Reasoning data with 600k samples: it is created by performing rejection sampling from the RoRL checkpoint on many generated reasoning trajectories responding to the curated reasoning prompts. The dataset covers beyond verifiable questions evaluated using rule-based rewards. In those cases, the generative reward model is leveraged by feeding the ground-truth and model predictions into the DeepSeek V3 for judgment. The process samples multiple responses for each question and retains only the correct ones.
Non-reasoning data with 200k samples: it partially comes from the SFT dataset of DeepSeek V3, and the rest is generated by DeepSeek V3 model. In most cases except the real simple questions, the prompts request the V3 model to generate chain-of-thoughts before answering the questions.
After the creation of the SFT dataset with 800k samples, Step 3 starts from the V3-Base model, not the RoRL checkpoint.
General purpose SFT: Unlike the reasoning-focused SFT during initial cold-start, it enhances the model’s capabilities in writing, role-playing, and other general-purpose tasks.

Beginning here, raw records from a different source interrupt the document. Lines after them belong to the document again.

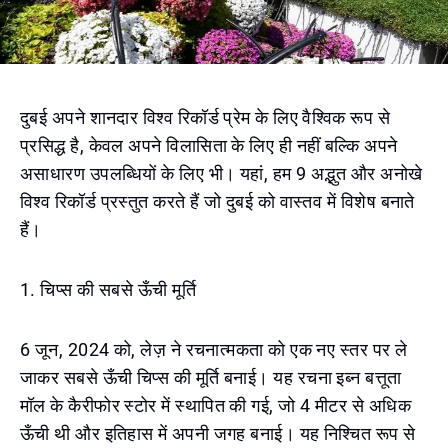
दुबई अपने शानदार विश्व रिकॉर्ड प्रेम के लिए वैश्विक रूप से
प्रसिद्ध है, केवल अपने विलासिता के लिए ही नहीं बल्कि अपने
असाधारण उपलब्धियों के लिए भी। यहां, हम 9 अद्भुत और अनोखे
विश्व रिकॉर्ड प्रस्तुत करते हैं जो दुबई को वास्तव में विशेष बनाते
हैं।
1. चिप्स की सबसे ऊँची मूर्ति
6 जून, 2024 को, लेज़ ने रचनात्मकता को एक नए स्तर पर ले
जाकर सबसे ऊँची चिप्स की मूर्ति बनाई। यह रचना इब्न बत्तूता
मॉल के कैरीफोर स्टोर में स्थापित की गई, जो 4 मीटर से अधिक
ऊँची थी और इतिहास में अपनी जगह बनाई। यह निश्चित रूप से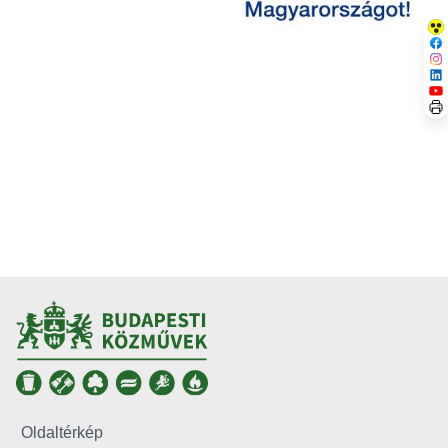
Oldaltérkép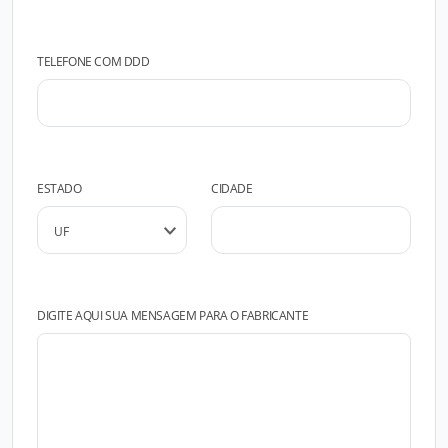
TELEFONE COM DDD
ESTADO
CIDADE
DIGITE AQUI SUA MENSAGEM PARA O FABRICANTE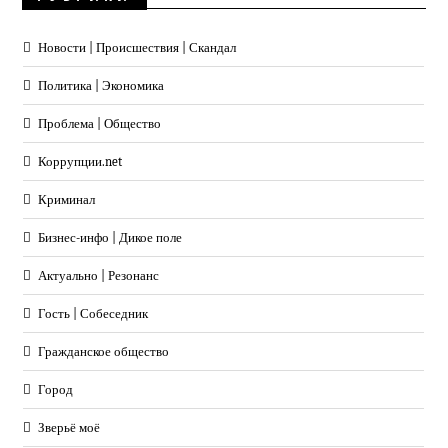
Новости | Происшествия | Скандал
Политика | Экономика
Проблема | Общество
Коррупции.net
Криминал
Бизнес-инфо | Дикое поле
Актуально | Резонанс
Гость | Собеседник
Гражданское общество
Город
Зверьё моё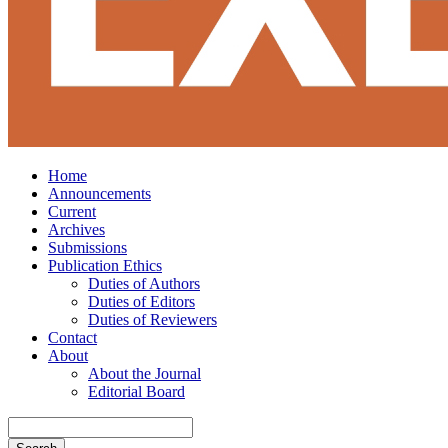
Home
Announcements
Current
Archives
Submissions
Publication Ethics
Duties of Authors
Duties of Editors
Duties of Reviewers
Contact
About
About the Journal
Editorial Board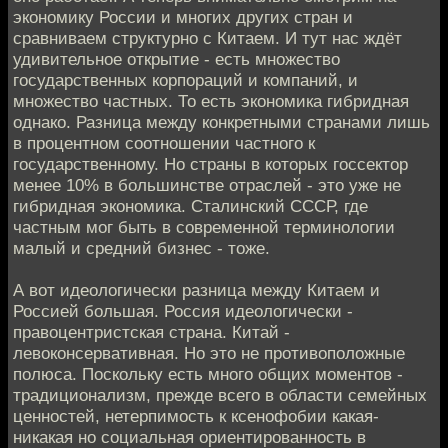
экономику России и многих других стран и
сравниваем структурно с Китаем. И тут нас ждёт
удивительное открытие - есть множество
государственных корпораций и компаний, и
множество частных. То есть экономика гибридная
однако. Разница между конкретными странами лишь
в процентном соотношении частного к
государственному. Но страны в которых госсектор
менее 10% в большинстве отраслей - это уже не
гибридная экономика. Сталинский СССР, где
частным мог быть в современной терминологии
малый и средний бизнес - тоже.
А вот идеологически разница между Китаем и
Россией большая. Россия идеологически -
правоцентристская страна. Китай -
левоконсервативная. Но это не противоположные
полюса. Поскольку есть много общих моментов -
традиционализм, прежде всего в области семейных
ценностей, нетерпимость к ксенофобии какая-
никакая но социальная ориентированность в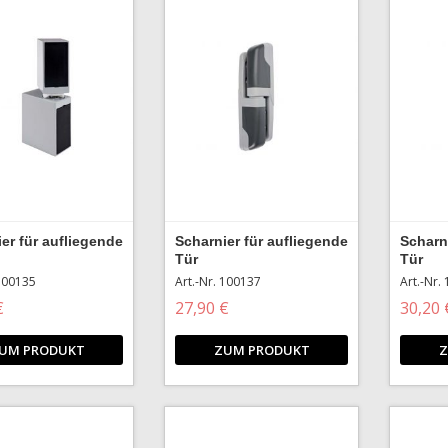
er für aufliegende
Scharnier für aufliegende
Scharn
Tür
Tür
 100135
Art.-Nr. 100137
Art.-Nr.
€
27,90 €
30,20 
UM PRODUKT
ZUM PRODUKT
Z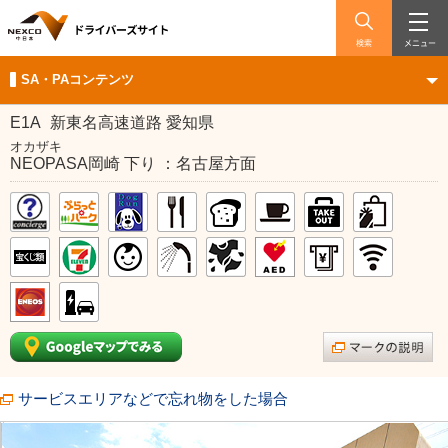
検索
メニュー
SA・PAコンテンツ
E1A
新東名高速道路 愛知県
オカザキ
NEOPASA岡崎 下り ：名古屋方面
サービスエリアなどで忘れ物をした場合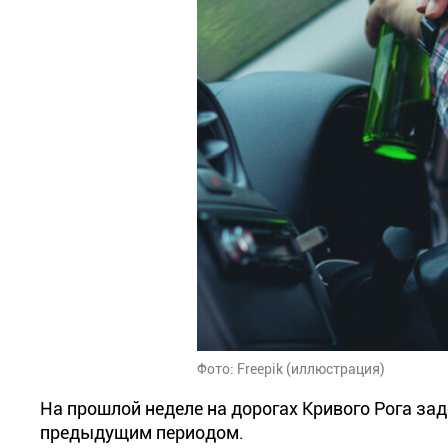
Фото: Freepik (иллюстрация)
На прошлой неделе на дорогах Кривого Рога за
предыдущим периодом.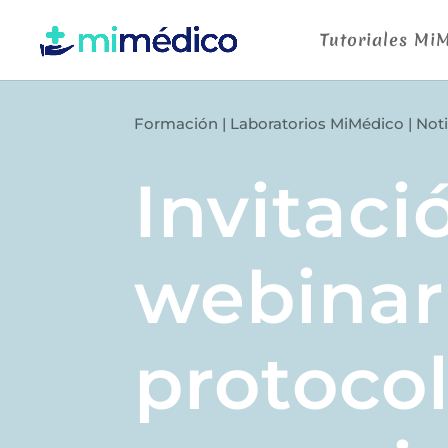
Tutoriales Mi
Formación
|
Laboratorios MiMédico
|
Noti
Invitaci
webinar
protoco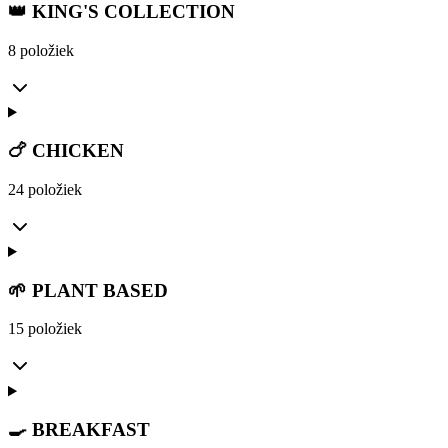
👑 KING'S COLLECTION
8 položiek
🍗 CHICKEN
24 položiek
🌱 PLANT BASED
15 položiek
🍳 BREAKFAST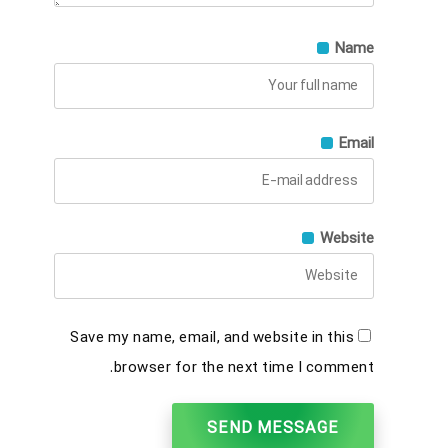
Name
Email
Website
Save my name, email, and website in this
browser for the next time I comment.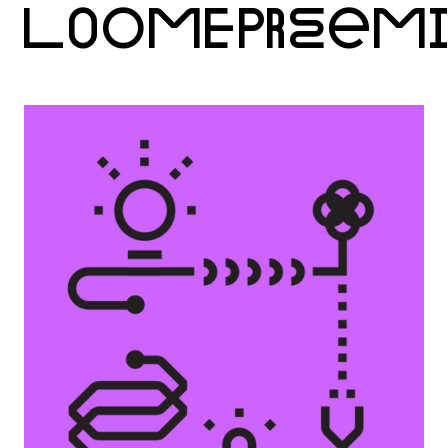
LOOMEPREEM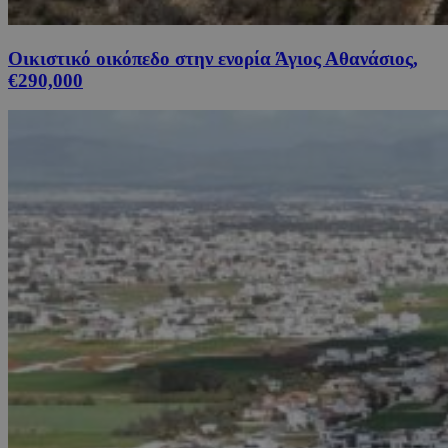
Οικιστικό οικόπεδο στην ενορία Άγιος Αθανάσιος,
€290,000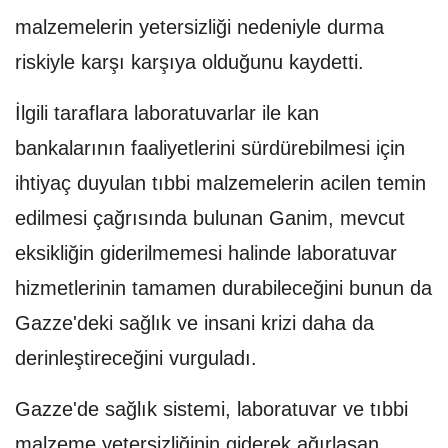
malzemelerin yetersizliği nedeniyle durma
riskiyle karşı karşıya olduğunu kaydetti.
İlgili taraflara laboratuvarlar ile kan
bankalarının faaliyetlerini sürdürebilmesi için
ihtiyaç duyulan tıbbi malzemelerin acilen temin
edilmesi çağrısında bulunan Ganim, mevcut
eksikliğin giderilmemesi halinde laboratuvar
hizmetlerinin tamamen durabileceğini bunun da
Gazze'deki sağlık ve insani krizi daha da
derinleştireceğini vurguladı.
Gazze'de sağlık sistemi, laboratuvar ve tıbbi
malzeme yetersizliğinin giderek ağırlaşan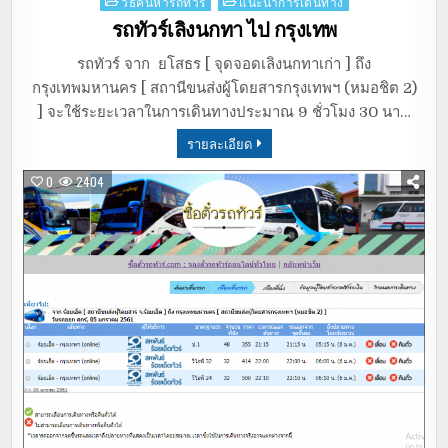
Posted
วิธีค้นหารถทัวร์
แนะนำการเดินทาง
in
รถทัวร์เลิงนกทา ไป กรุงเทพ
รถทัวร์ จาก ยโสธร [ จุดจอดเลิงนกทาเก่า ] ถึง
กรุงเทพมหานคร [ สถานีขนส่งผู้โดยสารกรุงเทพฯ (หมอชิต 2)
] จะใช้ระยะเวลาในการเดินทางประมาณ 9 ชั่วโมง 30 นา…
รายละเอียด
0
2404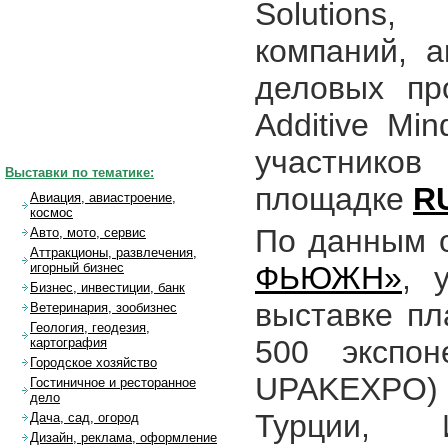
Solutions
компаний, а
деловых пр
Additive Mi
участников
Выставки по тематике:
площадке
R
Авиация, авиастроение,
космос
По данным о
Авто, мото, сервис
Аттракционы, развлечения,
ФЬЮЖН»
, 
игорный бизнес
Бизнес, инвестиции, банк
выставке пл
Ветеринария, зообизнес
Геология, геодезия,
500 экспон
картография
Городское хозяйство
UPAKEXPO)
Гостиничное и ресторанное
дело
Турции, 
Дача, сад, огород
Дизайн, реклама, оформление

Final RL for all scenarios: Similar to V3 pipeline, rule-based rewards for verifiable questions and model-based rewards for free-form questions to capture human preferences. Helpfulness checks focus on the final summary to emphasize utility and relevance of the responses while minimizing interference to the reasoning process. Harmlessness checks evaluate the entire response including the reasoning process and summary to mitigate any potential risks, biases, and harmful content.
As summarized in Figure 13, the resulting DeepSeek-R1 has a clear improvement on reasoning performance of DeepSeek-R1-Zero on various benchmarks, performing at the same level as the OpenAI o1 model. R1 also resolves the readability and usability issue as demonstrated in the pleasant experience of DeepSeek's chat application that has gained much popularity since launch.
Figure 13. Benchmark comparison of OpenAI o1 and DeepSeek R1 models (annotated from Table 2 in R1 paper [2])
5. Distillation: Empower Small Models with Reasoning Capability
Figure 14. SFT process to distill DeepSeek R1 into smaller models in Qwen and Llama model series.
This is an interesting take to create smaller models with reasoning capabilties. Given the popular post-training techniques, there are at least two approaches to achieve this:
Leverage RL like the development of R1-Zero and R1 model described above.
Distill knowledge from powerful reasoning models to smaller models as depicted in Figure 14.
The DeepSeek team explored both directions to understand the effectiveness of both approaches. Since there is no smaller base model in DeepSeek's model family, models from Qwen and Llama are chosen. Specifically, the chosen base models are Qwen2.5-Math-1.5B, Qwen2.5-Math-7B, Qwen2.5-14B, Qwen2.5-32B, Llama-3.1-8B, and Llama-3.3-70B-Instruct.
Figure 15 summarizes the effectiveness of related approaches with Qwe-32B-Base as base model. DeepSeek-R1-Zero-Qwen-32B leverages the same training strategy with only RL, trained for over 10K steps on math, code, and STEM data. The model achieves similar performance as QwQ-32B-Preview, proving the the only RL approach is effective to gain reasoning capability with smaller models as well.
However, DeepSeek-R1-Distill-Qwen-32B, which is distilled from DeepSeek-R1, performs significantly better than DeepSeek-R1-Zero-Qwen-32B across all benchmarks. This suggests distilling reasoning capability from powerful models into smaller models is more effective than gaining reasoning capability through large-scale RL directly with smaller models. The former approach achieves better performance with less compute power. Note that only SFT is used for distillation in this study, the performance could be further improved with SFT + RL for distillation with more compute power requirement.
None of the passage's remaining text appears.